M.M. Kaye, (born Aug. 21, 1908, Simla, India—died Jan. 29, 2004, Lavenham, Suffolk, Eng.), British writer and illustrator who captured life in India and Afghanistan during the Raj in her immensely popular novel The Far Pavilions (1978). The daughter of a British civil servant working in India, Kaye spent her early childhood there. She was sent to boarding school in England at age 10. After graduating from art school in England, she found work as an illustrator and soon began to write. She married a British army officer in 1945. Before achieving worldwide success with The Far Pavilions she wrote a number of children’s books (as Mollie Kaye), several detective and historical novels and three volumes of autobiography. [Encyclopaedia Britannica.]

M. M. Kaye dedication from Potter Pinner Meadow.
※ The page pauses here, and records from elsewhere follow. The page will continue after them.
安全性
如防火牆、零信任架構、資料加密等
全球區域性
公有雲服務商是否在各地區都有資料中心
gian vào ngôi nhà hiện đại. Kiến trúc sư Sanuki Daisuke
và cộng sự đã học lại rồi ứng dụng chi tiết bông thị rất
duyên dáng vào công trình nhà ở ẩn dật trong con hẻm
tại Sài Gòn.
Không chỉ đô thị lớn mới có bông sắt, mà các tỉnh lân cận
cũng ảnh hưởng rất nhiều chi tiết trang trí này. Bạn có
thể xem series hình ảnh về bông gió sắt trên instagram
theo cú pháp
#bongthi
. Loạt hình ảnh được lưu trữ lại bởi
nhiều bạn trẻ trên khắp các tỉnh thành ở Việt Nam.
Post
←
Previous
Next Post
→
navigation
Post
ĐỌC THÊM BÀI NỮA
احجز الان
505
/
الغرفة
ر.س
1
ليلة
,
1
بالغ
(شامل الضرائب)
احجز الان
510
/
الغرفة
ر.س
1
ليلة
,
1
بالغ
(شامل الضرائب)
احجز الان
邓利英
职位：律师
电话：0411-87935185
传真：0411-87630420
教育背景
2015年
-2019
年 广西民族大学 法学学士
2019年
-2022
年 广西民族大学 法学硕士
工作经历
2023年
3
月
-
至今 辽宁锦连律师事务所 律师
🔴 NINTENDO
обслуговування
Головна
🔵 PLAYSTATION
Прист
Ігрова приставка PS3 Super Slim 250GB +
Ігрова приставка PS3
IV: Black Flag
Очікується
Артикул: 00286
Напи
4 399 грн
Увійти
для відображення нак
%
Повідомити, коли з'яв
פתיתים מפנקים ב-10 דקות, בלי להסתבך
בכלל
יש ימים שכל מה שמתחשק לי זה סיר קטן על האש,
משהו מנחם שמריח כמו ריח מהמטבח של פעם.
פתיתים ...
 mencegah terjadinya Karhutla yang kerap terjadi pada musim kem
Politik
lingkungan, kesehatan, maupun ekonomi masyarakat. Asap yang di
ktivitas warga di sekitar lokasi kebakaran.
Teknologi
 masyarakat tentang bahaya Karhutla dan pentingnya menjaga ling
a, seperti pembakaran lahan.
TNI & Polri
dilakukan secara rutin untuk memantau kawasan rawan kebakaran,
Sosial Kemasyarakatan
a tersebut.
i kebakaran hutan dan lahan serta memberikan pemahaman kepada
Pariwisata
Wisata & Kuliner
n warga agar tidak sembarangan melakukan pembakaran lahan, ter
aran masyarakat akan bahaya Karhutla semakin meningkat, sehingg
Margaret Mary Tempest, (May 15, 1892, Ipswich, Suffolk, Eng. – died 1982, Ipswich, Suffolk, Eng.),  British writer and illustrator attended Ipswich Art School and later moved to London to study at the Westminster School of art from which she graduated in the summer of 1914. She went on to the Royal Drawing School but was already planning the formation of a society of women illustrators with twenty other talented girls from the School of Art. Between 1919 and 1939 they put on annual exhibitions and ran a successful business, selling their work and producing commercial material including Christmas cards. She began illustrating Little Grey Rabbit books in 1929 and continued to do so into the 1960s, by which time 34 titles had appeared. [I’ve included images of all the Little Grey Rabbit books in three previous posts – here, here and here] Margaret also wrote and illustrated children's books of her own, with characters called Curley Cobbler and Pinkie Mouse. She illustrated books by M. M. Kaye, Rosalind Vallance, Elizabeth Laird, and many other authors. She also found time to design postcards for the Medici Galleries. Between the wars she lived in London during the week, and apart from her illustration work she taught drawing to the children of most of the aristocratic houses in London. In 1939 Margaret returned to the Ipswich area and  married her cousin, Sir Grimwood Mears, a former Chief of Justice in Allahabad, in 1951. Sir Grimwood died in 1963 at the age of 93. Margaret died in 1982 aged 90 and by then she had become afflicted with Parkinson's Disease and could no longer draw. [The Ipswich Society.]

42 comments:

  1. What delightful illustrations - I always loved the Little Grey Rabbit books and these are much in the same ilk - those characters look just like Fuzzypeg and Squirrel. I also had some of the gorgeous Medici postcards. Maybe I still have one or two - she had an enchanting style.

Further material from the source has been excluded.